Sinking global economy looks to China

November 24th, 2008 - 10:00 am ICT by IANS  

Lima, Nov 24 (Xinhua) With the global financial crunch topping the agenda at recent international conferences, China is increasingly being seen as an important factor in resolving the crisis and creating stability.China has been in the spotlight at several recent meetings including the Asia-Europe Meeting (ASEM) in Beijing, the prime ministers’ meeting of the Shanghai Cooperation Organization (SCO) in Astana, the summit meeting of the Group of 20 (G20) developed and emerging economies in Washington, and the ongoing Asia-Pacific Economic Cooperation (Apec) leaders’ meeting in Lima.

Media and analysts have been busy interpreting Chinese leaders’ remarks, analyzing China’s solutions to the current financial crisis, and evaluating the country’s contributions to the world economy.

Behind such interest and attention is China’s growing national strength and international influence resulting from 30 years of reform and development.

According to China’s National Bureau of Statistics (NBS), the country’s economy in 2007 accounted for some six percent of world’s total gross domestic product (GDP), a big increase from the 1.8 percent in 1978, making China the fourth largest economy in the world.

China has the world’s largest foreign reserves and is the top trading partner of Japan and the second largest trading partner of the United States and the European Union (EU).

Experts say the figures mirror China’s growing role as both a commodity and service supplier and a large consumer in world trade, making it one of the major engines of the world economy.

During talks with Chinese premier Wen Jiabao at the ASEM Oct 24, EU chief Jose Manuel Barroso said China is an important factor in stabilizing the global economy and has played a responsible role in dealing with the global financial crisis.

His remarks were echoed by Paul Evans, a professor at the University of British Columbia in Canada, in his article “Getting China just right,” published in the Globe and Mail.

“China is no longer ‘over there’ but a daily part of our economic lives,” he wrote. “The current financial crisis underscores the significance of China’s new global role in unmistakable ways.”

Since the international financial crisis began, China has been taking active measures to fend off its ripple effect.

Earlier this month Beijing announced a stimulus package of four trillion yuan (about $570 billion) to finance programmes in 10 major areas over the next two years, including low-income housing, rural infrastructure, electricity and transport in a bid to offset adverse global economic conditions by boosting domestic demand.

At the SCO meeting in the Kazakh capital of Astana in October, Wen said China’s biggest contribution to fighting the global financial crisis would be to first maintain the stability of its domestic financial market and secure a stable and relatively rapid development of the Chinese economy.

The country’s economic stimulus plan has been hailed widely.
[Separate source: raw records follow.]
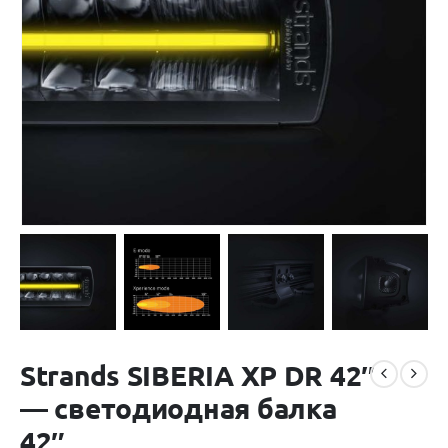
Strands SIBERIA XP DR 42″
— светодиодная балка
42″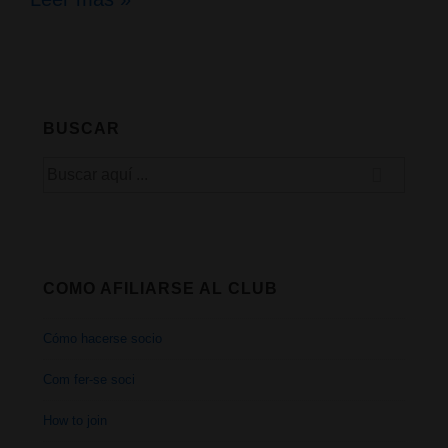
Rosa
Verda
avanza
BUSCAR
en
Buscar
el
por:
Parlament
de
COMO AFILIARSE AL CLUB
Catalunya
Cómo hacerse socio
Com fer-se soci
How to join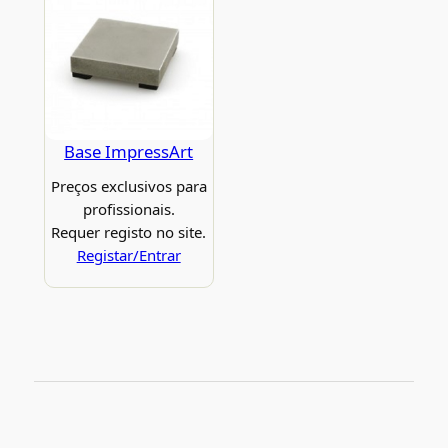
Base ImpressArt
Preços exclusivos para
profissionais.
Requer registo no site.
Registar/Entrar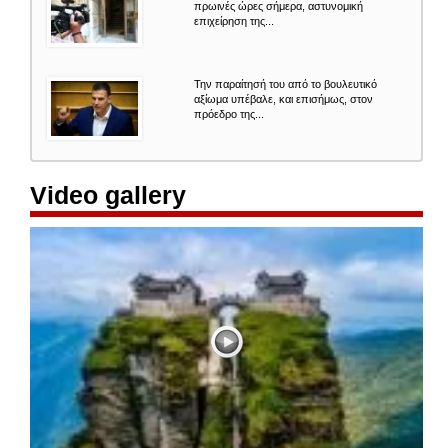
πρωινές ώρες σήμερα, αστυνομική
επιχείρηση της...
Την παραίτησή του από το βουλευτικό
αξίωμα υπέβαλε, και επισήμως, στον
πρόεδρο της...
Video gallery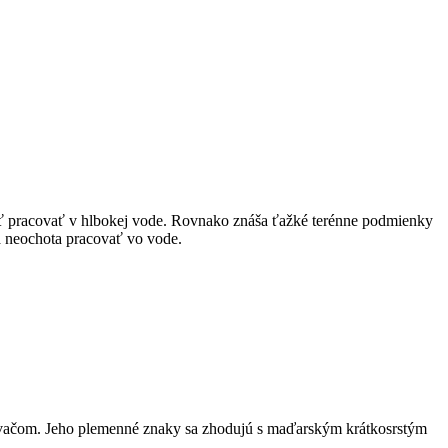
huť pracovať v hlbokej vode. Rovnako znáša ťažké terénne podmienky
 a neochota pracovať vo vode.
avačom. Jeho plemenné znaky sa zhodujú s maďarským krátkosrstým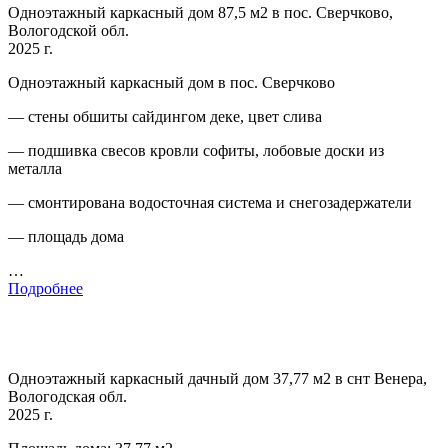
Одноэтажный каркасный дом 87,5 м2 в пос. Сверчково,
Вологодской обл.
2025 г.
Одноэтажный каркасный дом в пос. Сверчково
— стены обшиты сайдингом деке, цвет слива
— подшивка свесов кровли софиты, лобовые доски из
металла
— смонтирована водосточная система и снегозадержатели
— площадь дома
…
Подробнее
Одноэтажный каркасный дачный дом 37,77 м2 в снт Венера,
Вологодская обл.
2025 г.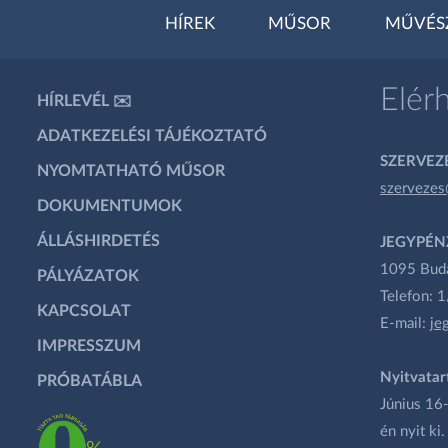
HÍREK
MŰSOR
MŰVÉS
Elér
HÍRLEVÉL ✉️
ADATKEZELÉSI TÁJÉKOZTATÓ
SZERVEZÉ
NYOMTATHATÓ MŰSOR
szervezes
DOKUMENTUMOK
ÁLLÁSHIRDETÉS
JEGYPÉN
1095 Budap
PÁLYÁZATOK
Telefon: 
KAPCSOLAT
E-mail:
je
IMPRESSZUM
Nyitvatar
PRÓBATÁBLA
Június 16-
én nyit ki.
World Bank chief Robert Zoellick said the package was “very wise,” while David McCormick, the US Treasury Department’s undersecretary for international affairs, said the move could also benefit other nations in the aftermath of the crisis.

Brazilian Finance Minister Guido Mantega said the stimulus package was an “anti-cyclic” policy to avoid shrinking of the economy. China has taken “the lead” with the plan to avoid an economic slowdown amid the international financial turmoil, he commented.

The massive stimulus plan could expand China’s demand for imports and thus benefit the global economy.

Peruvian President Alan Garcia, while addressing the meeting of business leaders of the Apec countries Friday, said the stimulus measures have not only facilitated the restoration of the Chinese people’s confidence but also helped the world regain confidence.